Elisa’s network is designed to be resilient, and our operations are based on the ITIL model (incident management process). In our operations, we focus on automation and proactively monitoring services. Elisa’s network design principles are based on optimal redundancy. This covers the use of alternative physical locations and routes, as well as redundancy in equipment. Redundancy is also implemented in utility services using e.g. generators and batteries. In Finland, the authorities set requirements for redundancy (TRAFICOM/54045/03.04.05.00/2020), and in addition to those requirements, our design principles also require the utilisation of redundancy to avoid major or business-critical incidents.
Elisa’s network and services are built using equipment only from selected vendors, and all new systems and software are tested before deployment. The purpose of this testing is to verify compliance with the existing network infrastructure as well as the functionality of the equipment being tested.
Elisa’s operations are both proactive and automated. The aim is to handle all incidents before they affect customer services. If an incident cannot be avoided, the recovery time is typically short thanks to automated recovery actions.

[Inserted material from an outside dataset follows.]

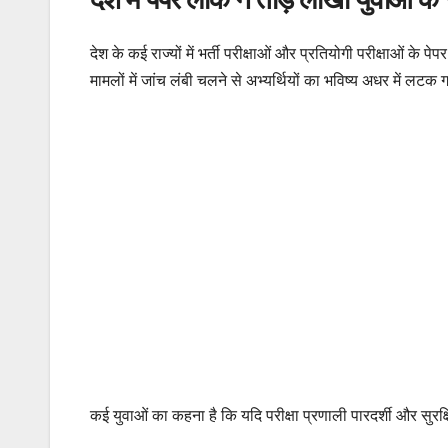
देश के कई राज्यों में भर्ती परीक्षाओं और प्रतियोगी परीक्षाओं क
मामलों में जांच लंबी चलने से अभ्यर्थियों का भविष्य अधर में लटक
कई युवाओं का कहना है कि यदि परीक्षा प्रणाली पारदर्शी और सुरक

To understand the customer experience, Elisa has a Cyber Security and Service Management Center (cSOC), which monitors service availability and the customer experience 24/7. Based on situational awareness, the cSOC is responsible for both internal and external incident communication and also acts as a centralised management function for recovery from major and business-critical incidents and escalation cases.
Every incident in Elisa’s network is managed using a trouble ticket system. Incident-specific trouble tickets are populated with relevant information, such as the time and nature of the incident, any mitigation measures and information about the final resolution. This information is used in improving the process and other aspects that affect quality by analysis, classification and machine learning algorithms.
At Elisa, we have a defined process for learning from successes and mistakes. Every incident meeting walks through predefined criteria, and the findings are formulated as improvement tasks for relevant stakeholders. The execution of these tasks is supervised by the Resolution Management function.